To what extent does the grammar architecture follows the description logic family ALC, for example is it possible to include number restrictions such as "has only 5 side effects", how do restrictions on individuals are encoded, is it possible to express query such as "all drugs without side effect X" or "drugs with solubility of X and without solubility of Y"?

More specific questions concerning SPARQL statements are: How does the grammar deal with optional statements? Are there mechanisms to adjust the output with statements such as, ORDER BY, LIMIT X?

One of the decisions taken in Algorithm 1 (page 9) is the choice of tree "with minimal length", is the smallest tree always the right tree, i.e. the right analyse of the sentence? what is this assumption based on?
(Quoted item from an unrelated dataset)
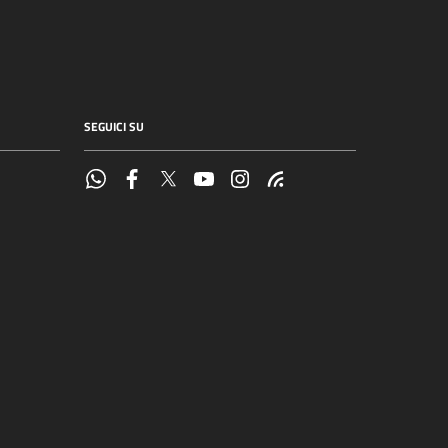
SEGUICI SU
A reference to previous work or a motivation for this choice could be added.

The author lists several limitations in the Romanian resource grammar (Section 4), were these due to direct translations from English? The number of terms extracted in Romanian is 1815, how accurate are these terms? were they evaluated?

(3) quality of writing.
The paper is clearly written and well presented. There is a clear description of the functions and the categories of the system.

Was the grammar released as a part of GF RGL? Figure 12 illustrates a user friendly front-end for the system, is it freely available?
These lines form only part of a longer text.